Receiving Life as a Gift

close up of dandelion with blown off seed
Image courtesy of Canva Pro

It sounds like such a simple statement: “Life is a gift.” 

But most of us live as though life is something we’ve worked hard for, something we’ve earned. 

I think of my days as “mine,” as if time belonged to me. And so, when my son has a stomachache and stays home from school, when my daughter’s school goes remote for ten days due to Covid, when there is another snow day or early dismissal—I feel as though my time has been stolen. 

I live my relationships as if they are transactions, where I take what I am owed and I offer what you are owed. I drive your kid to ballet. You drive mine. I invite you over for dinner (you know, back in the days where this was a thing). You invite me over for dinner. 

And all of this leads me to experience life as a matter of buying and selling “my” time, attention, resources.
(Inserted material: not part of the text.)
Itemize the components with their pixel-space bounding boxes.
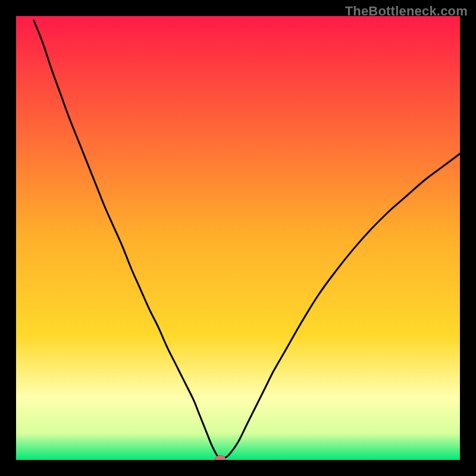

Instead of experiencing life as a matter of giving and receiving. This mindset leads me to live as if love will run out, grace will run dry, and hope will fall short. 

Receiving Life as a Gift

But if I believe that God is love, and I begin to live into that reality, then hope is eternal, grace is a never-ending stream, and love is abundant. I get to give freely. I get to receive freely. 

We get to receive our lives as gifts.

As Stanley Hauerwas says in Living Gently in a Violent World, “We don’t get to make our lives up. We get to receive our lives as gifts.”